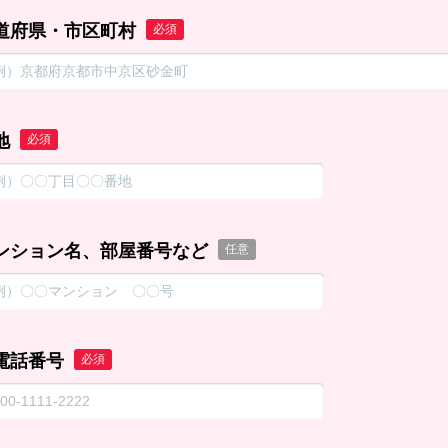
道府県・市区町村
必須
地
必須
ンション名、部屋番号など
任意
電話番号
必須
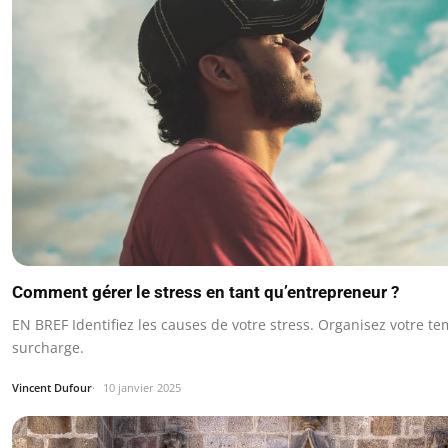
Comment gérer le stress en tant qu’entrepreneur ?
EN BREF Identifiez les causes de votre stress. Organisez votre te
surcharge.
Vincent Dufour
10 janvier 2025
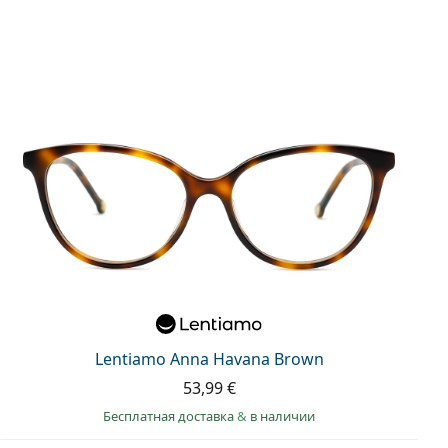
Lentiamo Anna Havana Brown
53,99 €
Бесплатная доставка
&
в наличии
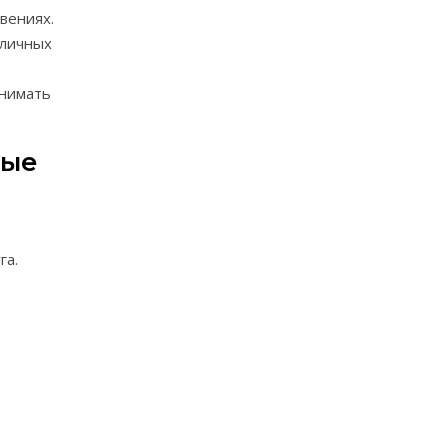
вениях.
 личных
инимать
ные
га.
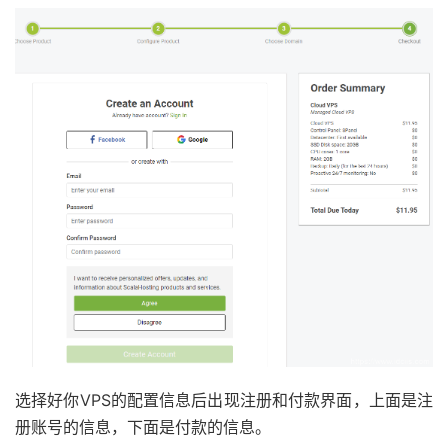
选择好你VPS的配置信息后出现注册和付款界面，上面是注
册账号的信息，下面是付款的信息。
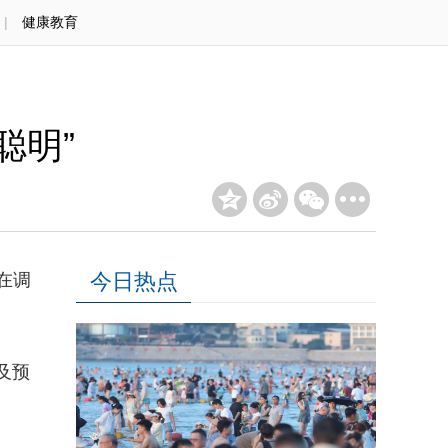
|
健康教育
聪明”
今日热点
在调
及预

----------------

> ACTIVITY:
Return the records verbatim, minus pictures.

> WRITTEN SOLUTION:
道府県・市区町村
必須
地
必須
ンション名、部屋番号など
任意
電話番号
必須
Comment gérer le stress en tant qu’entrepreneur ?
EN BREF Identifiez les causes de votre stress. Organisez votre te
surcharge.
Vincent Dufour
10 janvier 2025
Lentiamo Anna Havana Brown
53,99 €
Бесплатная доставка
&
в наличии
вениях.
 личных
инимать
ные
га.
选择好你VPS的配置信息后出现注册和付款界面，上面是注
册账号的信息，下面是付款的信息。
|
健康教育
聪明”
今日热点
在调
及预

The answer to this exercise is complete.